Памяти памяти. Романс - [31]

Шрифт
Интервал

Как, думала я, должны были тосковать об этом чувстве невидимости и неуязвимости те, кто скоро так или иначе стал воздухом и дымом, а пока просто был приговорен к хождению по земле распоряжением от 5 мая 1936 года, лишавшим некоторое количество горожан права на владение и пользование велосипедом. Причем, как стало ясно позже, из дополнительного распоряжения, теперь им следовало всегда оставаться на солнечной стороне улицы, без всяких шансов слиться с тенями или, того пуще, позволить себе роскошь беспрепятственного скольжения. К тому же и общественным транспортом этим лицам пользоваться было нельзя, словно кто-то поставил себе задачей напомнить им, что телесная, плотяная машина — единственное достояние, что у них теперь есть, и только на нее им следует полагаться.

Дождливым октябрьским вечером, когда все встречные имели какой-то неестественный угол наклона, более уместный для деревьев под ветром, я свернула (с Кнезебекштрассе на Моммзенштрассе, и только оттуда на Виландштрассе, написал бы Зебальд) на улицу, где жила когда-то Шарлотта Саломон, в силу некоторых обстоятельств казавшаяся мне почти что родственницей, к дому, где она жила с самого рожденья и до тридцать девятого года, когда ее наскоро собрали и отправили во Францию, спасать от общей судьбы. Худшие истории о побеге и спасении — те, что с обманной концовкой, те, когда вслед за чудом приходит все та же, заросшая в ожидании гнусной шерстью гибель; так оно и вышло с Шарлоттой. Но этот берлинский дом расстался со своей девочкой бережно — разве что из окна ей пришлось посмотреть на митингующие толпы с косыми полотнищами плакатов, но ведь такое тогда показывали в любом окошке, и эти, прекрасные, с разумными квадратиками ар-нувошных рам, просто делали свою работу.

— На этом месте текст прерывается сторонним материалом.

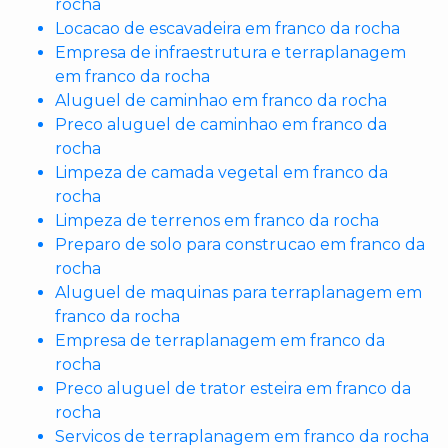
rocha
Locacao de escavadeira em franco da rocha
Empresa de infraestrutura e terraplanagem
em franco da rocha
Aluguel de caminhao em franco da rocha
Preco aluguel de caminhao em franco da
rocha
Limpeza de camada vegetal em franco da
rocha
Limpeza de terrenos em franco da rocha
Preparo de solo para construcao em franco da
rocha
Aluguel de maquinas para terraplanagem em
franco da rocha
Empresa de terraplanagem em franco da
rocha
Preco aluguel de trator esteira em franco da
rocha
Servicos de terraplanagem em franco da rocha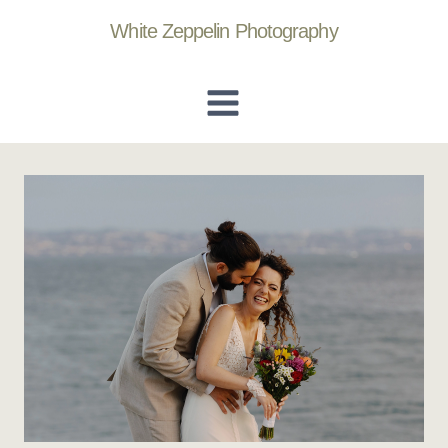
Skip
White Zeppelin Photography
To
Content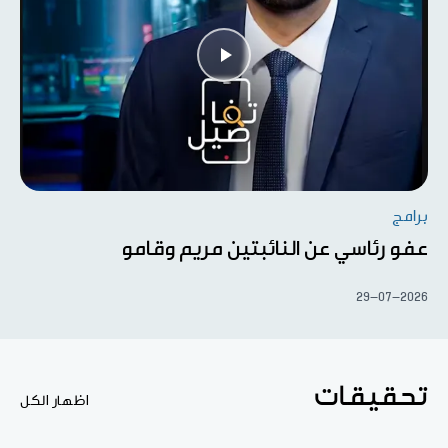
برامج
عفو رئاسي عن النائبتين مريم وقامو
29-07-2026
تحقيقات
اظهار الكل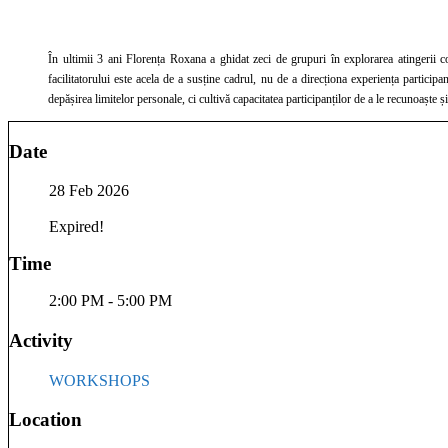
În ultimii 3 ani Florența Roxana a ghidat zeci de grupuri în explorarea atingerii conștiente, mereu punând accent pe siguranță, lim
facilitatorului este acela de a susține cadrul, nu de a direcționa experiența participanților. Intervențiile ei sunt discrete și adaptate contextului, iar ghidajul este formulat într-un limbaj simplu, care lasă loc alegerii și autoreglării. Prin experiența sa, Flore
depășirea limitelor personale, ci cultivă capacitatea participanților de a le recunoaște 
Date
28 Feb 2026
Expired!
Time
2:00 PM - 5:00 PM
Activity
WORKSHOPS
Location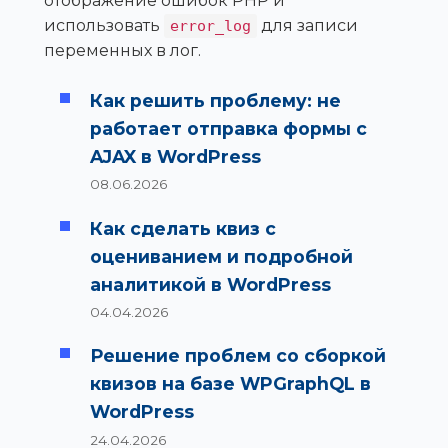
отображение ошибок PHP и
использовать
для записи
error_log
переменных в лог.
Как решить проблему: не
работает отправка формы с
AJAX в WordPress
08.06.2026
Как сделать квиз с
оцениванием и подробной
аналитикой в WordPress
04.04.2026
Решение проблем со сборкой
квизов на базе WPGraphQL в
WordPress
24.04.2026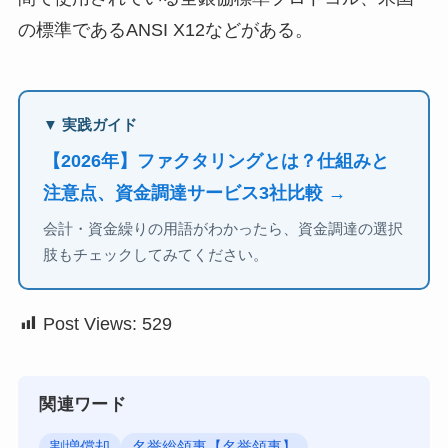
の標準であるANSI X12などがある。
▼ 実践ガイド
【2026年】ファクタリングとは？仕組みと
注意点、資金調達サービス3社比較 →
会計・資金繰りの用語がわかったら、資金調達の選択
肢もチェックしてみてください。
Post Views:
529
関連ワード
割増償却
名誉総領事【名誉領事】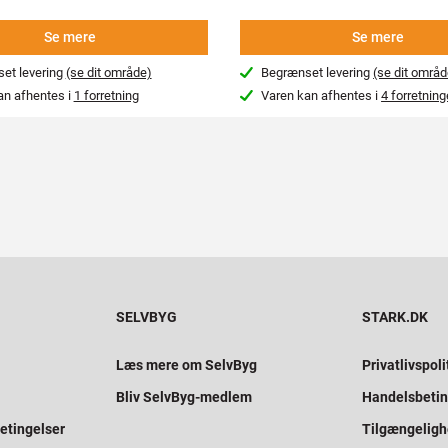
Se mere
Se mere
et levering
(se dit område)
Begrænset levering
(se dit områd
an afhentes i
1 forretning
Varen kan afhentes i
4 forretning
SELVBYG
STARK.DK
Læs mere om SelvByg
Privatlivspoli
Bliv SelvByg-medlem
Handelsbetin
etingelser
Tilgængelig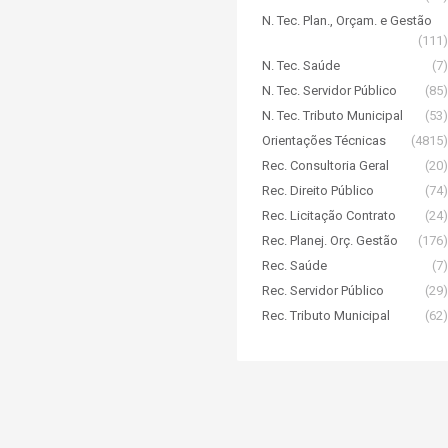
N. Tec. Plan., Orçam. e Gestão
(111)
N. Tec. Saúde
(7)
N. Tec. Servidor Público
(85)
N. Tec. Tributo Municipal
(53)
Orientações Técnicas
(4815)
Rec. Consultoria Geral
(20)
Rec. Direito Público
(74)
Rec. Licitação Contrato
(24)
Rec. Planej. Orç. Gestão
(176)
Rec. Saúde
(7)
Rec. Servidor Público
(29)
Rec. Tributo Municipal
(62)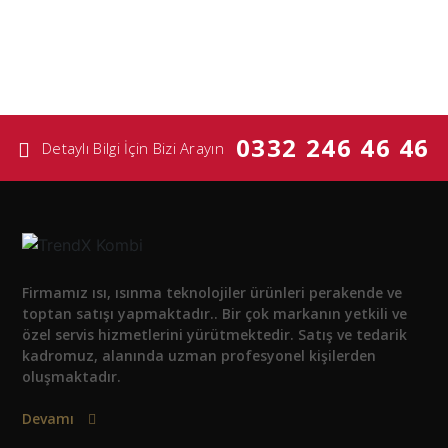
0332 246 46 46
Detaylı Bilgi İçin Bizi Arayın
Firmamız ısı, ısınma teknolojiler ürünleri perakende ve
toptan satışı yapmaktadır.. Bir çok markanın yetkili ve
özel servis hizmetlerini yürütmektedir. Satış ve tedarik
kadromuz, alanında uzman profesyonel kişilerden
oluşmaktadır.
Devamı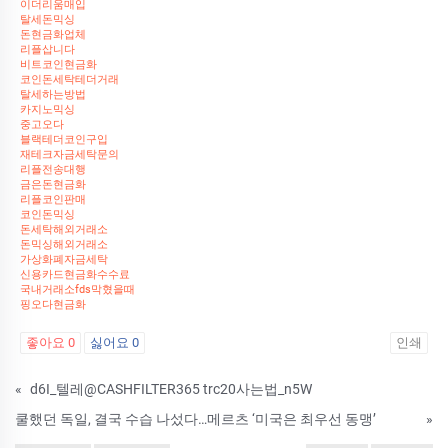
이더리움매입
탈세돈믹싱
돈현금화업체
리플삽니다
비트코인현금화
코인돈세탁테더거래
탈세하는방법
카지노믹싱
중고오다
블랙테더코인구입
재테크자금세탁문의
리플전송대행
금은돈현금화
리플코인판매
코인돈믹싱
돈세탁해외거래소
돈믹싱해외거래소
가상화폐자금세탁
신용카드현금화수수료
국내거래소fds막혔을때
핑오다현금화
좋아요
0
싫어요
0
인쇄
«
d6I_텔레@CASHFILTER365 trc20사는법_n5W
쿨했던 독일, 결국 수습 나섰다…메르츠 ‘미국은 최우선 동맹’
»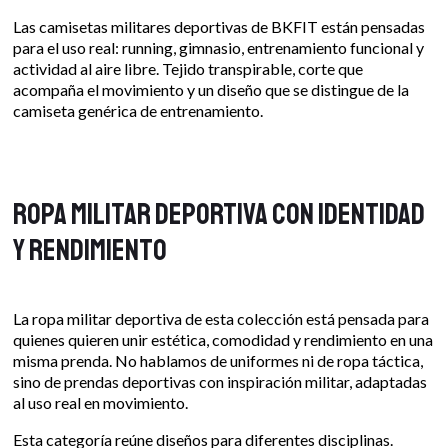
Las camisetas militares deportivas de BKFIT están pensadas
para el uso real: running, gimnasio, entrenamiento funcional y
actividad al aire libre. Tejido transpirable, corte que
acompaña el movimiento y un diseño que se distingue de la
camiseta genérica de entrenamiento.
Ropa militar deportiva con identidad
y rendimiento
La ropa militar deportiva de esta colección está pensada para
quienes quieren unir estética, comodidad y rendimiento en una
misma prenda. No hablamos de uniformes ni de ropa táctica,
sino de prendas deportivas con inspiración militar, adaptadas
al uso real en movimiento.
Esta categoría reúne diseños para diferentes disciplinas.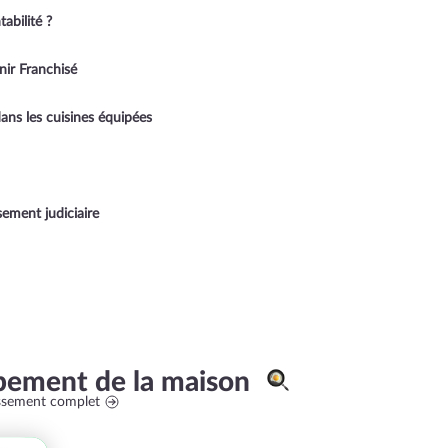
abilité ?
r Franchisé
ans les cuisines équipées
sement judiciaire
pement de la maison
assement complet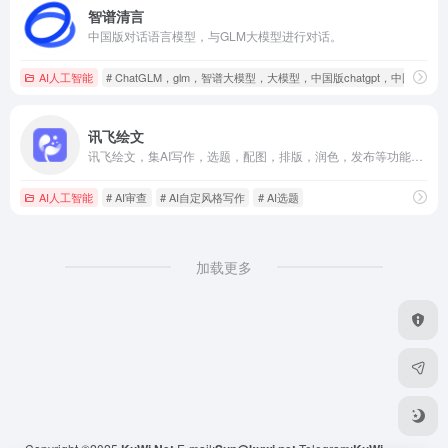
智谱清言
中国版对话语言模型，与GLM大模型进行对话。
AI人工智能
# ChatGLM，glm，智谱大模型，大模型，中国版chatgpt，中国版gpt3
讯飞绘文
讯飞绘文，集AI写作，选题，配图，排版，润色，发布等功能为一体的智能创作平台。通用稿件30分钟生成，深度稿件效率翻番。应用于企业公众号，头条，新闻、等场景。释放创意，让内容创作更轻松！
AI人工智能
# AI审查
# AI自定风格写作
# AI选题
加载更多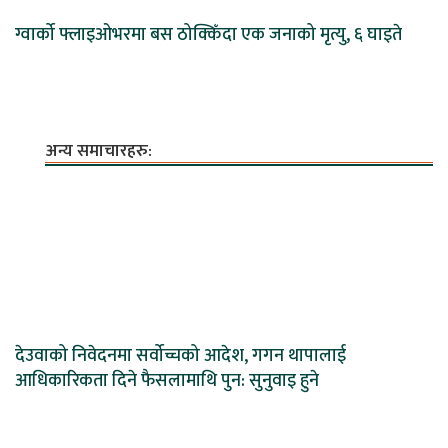
ग्वार्को फ्लाइओभरमा बस ठोक्किँदा एक जनाको मृत्यु, ६ घाइते
अन्य समाचारहरु:
देउवाको निवेदनमा सर्वोच्चको आदेश, गगन थापालाई
आधिकारिकता दिने फैसलामाथि पुन: सुनुवाइ हुने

Сейчас, за усиливающимся дождем, там горел слабый свет, причем не во всей огромной квартире, но лишь в одной из комнат, а другие он оставлял сумрачными, так что о высоте потолков и лепнине там, вверху, можно было скорее гадать, чем судить. В книге, которую я с детства не перечитывала, на выставке показывали популярную картину в золоченой раме. Там был снежный город, знакомый угол улицы, окна, подсвеченные теплым, сходство захватывало дух — пока с края на край изображения, смещая объемы, отбрасывая тени, не поехал нежданный извозчик. Так, непонятно почему, испугалась я, когда на темном балконе вдруг произошло движение, обозначился кончик сигареты и сильно потянуло дымком.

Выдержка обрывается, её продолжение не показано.